By Andreas Kissler
BERLIN (Dow Jones) — Federal Minister of Finance Christian Lindner (FDP) has given the supplementary budget he brought into the cabinet with almost 40 billion euros in additional debt, fueled hopes that the budget will ultimately be more favorable. “It is not possible to say in detail at this point in time how the budget will be finalized in 2022,” said Lindner at a press conference in Berlin. Last year, at the end of the day, 215 billion euros instead of the planned 240 billion euros in debt were necessary, he emphasized.
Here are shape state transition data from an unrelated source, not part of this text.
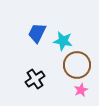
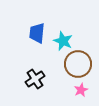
blue trapezoid: rotated 20 degrees counterclockwise
cyan star: rotated 12 degrees clockwise
brown circle: moved 1 px right, 1 px up
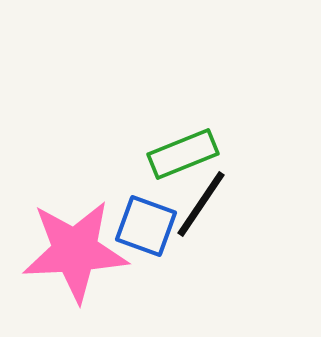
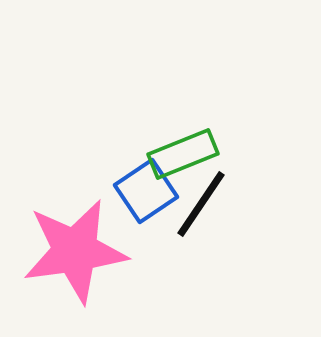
blue square: moved 35 px up; rotated 36 degrees clockwise
pink star: rotated 5 degrees counterclockwise
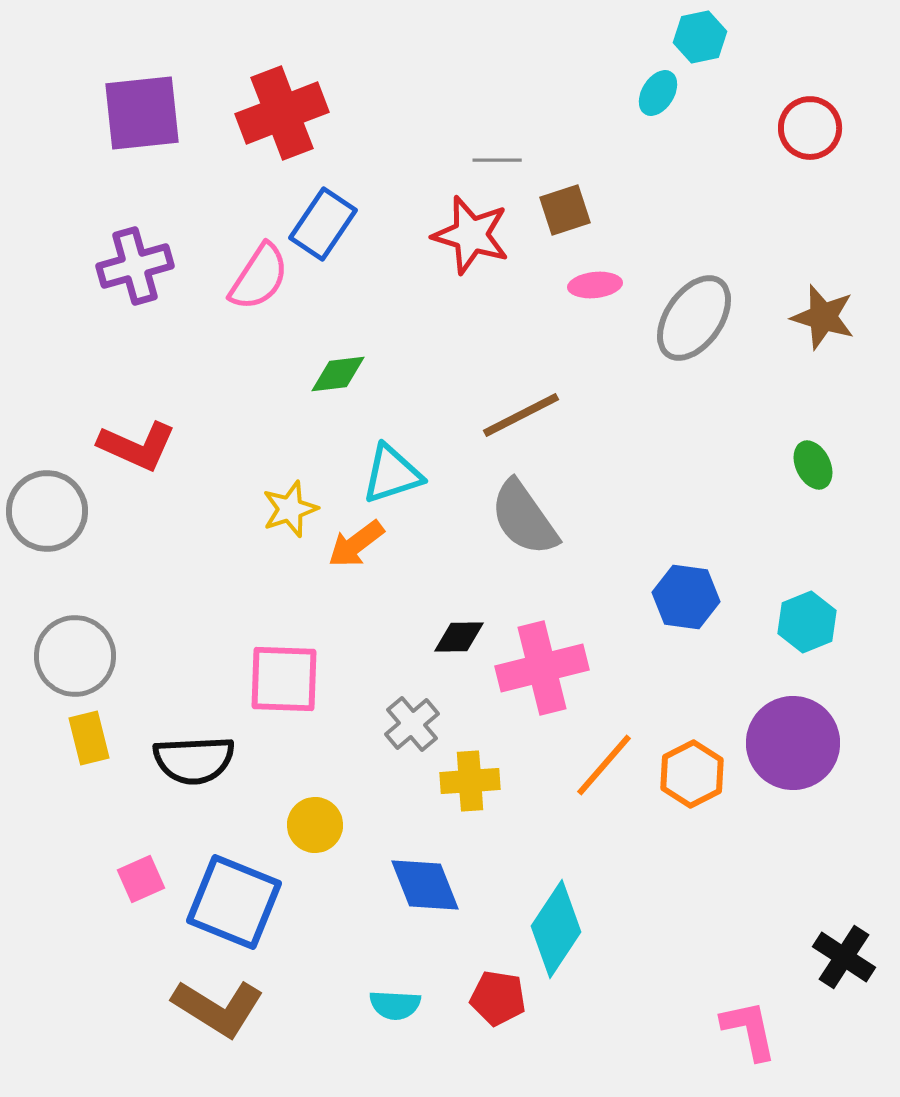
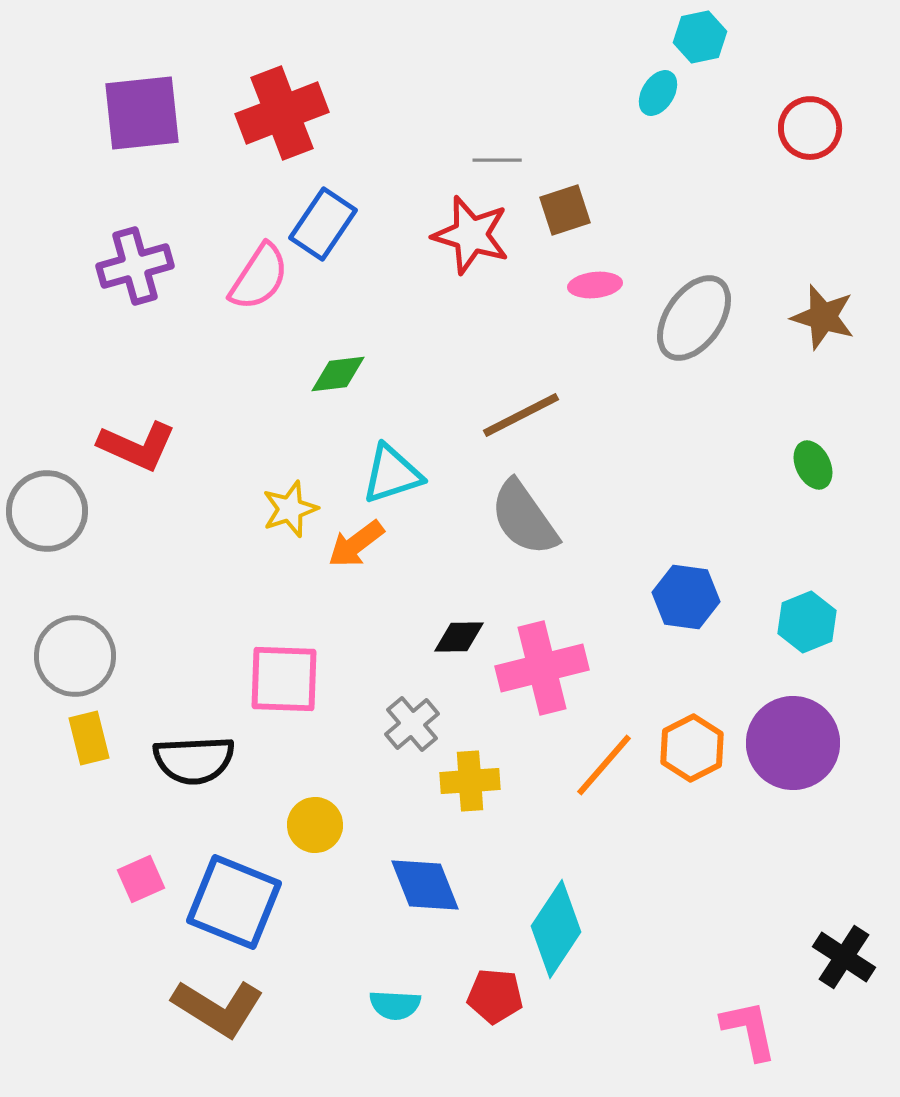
orange hexagon at (692, 774): moved 26 px up
red pentagon at (498, 998): moved 3 px left, 2 px up; rotated 4 degrees counterclockwise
“Here, too, we don’t yet know what the end of the year will be like. Of course, there are uncertainties in budget execution,” said Lindner at the press conference on the supplementary budget, which the cabinet had approved in the morning. Specifically, he plans to take on further debt of 39.2 billion euros this year. Overall, net borrowing is expected to increase to EUR 138.9 billion. In the previous budget planning, a net borrowing of 99.7 billion euros was planned in the core budget. However, Lindner had already announced a supplementary budget.
According to the new plans, additional expenditure of 26.3 billion euros and reduced income of 12.9 billion euros are to be estimated. This includes funds for the second relief package because of the high energy prices, which the cabinet has launched. It includes, among other things, a flat-rate energy price of 300 euros for all taxpayers, a temporary reduction in taxes on fuel, a 100-euro child bonus and 2.5 billion euros for states and municipalities to finance the 9-euro ticket for public transport. The supplementary budget also includes 5 billion euros for aid to companies because of the high energy prices.
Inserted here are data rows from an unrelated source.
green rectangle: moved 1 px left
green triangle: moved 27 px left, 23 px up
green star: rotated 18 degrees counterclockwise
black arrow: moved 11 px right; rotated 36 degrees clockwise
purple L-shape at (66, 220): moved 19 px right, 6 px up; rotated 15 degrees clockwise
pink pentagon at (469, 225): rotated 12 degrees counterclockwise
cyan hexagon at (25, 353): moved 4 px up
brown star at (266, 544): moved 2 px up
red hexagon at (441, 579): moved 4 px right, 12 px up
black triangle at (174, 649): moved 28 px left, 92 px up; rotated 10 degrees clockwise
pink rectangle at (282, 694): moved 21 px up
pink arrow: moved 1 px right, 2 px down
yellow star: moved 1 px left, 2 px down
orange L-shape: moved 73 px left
Provision for further economic risks
Lindner emphasized that the budget planning also contains a “buffer” for any further economic damage. 13.7 billion euros of the total additional debt is to be used for expenditure already decided in connection with the Corona crisis, further foreseeable burdens and changed general economic conditions. According to Lindner, 3.7 billion euros are set aside for further risks of economic development.
Next year, new debt should then be significantly lower. “The goal is still to return to the debt brake of the Basic Law in the coming year,” said the finance minister. “Abandoning the debt brake in Germany would affect our credibility on the capital markets,” he warned. The return to the debt brake, on the other hand, makes it possible to meet the Maastricht debt criterion of 60 percent of economic output “over the course of this decade, towards the end”.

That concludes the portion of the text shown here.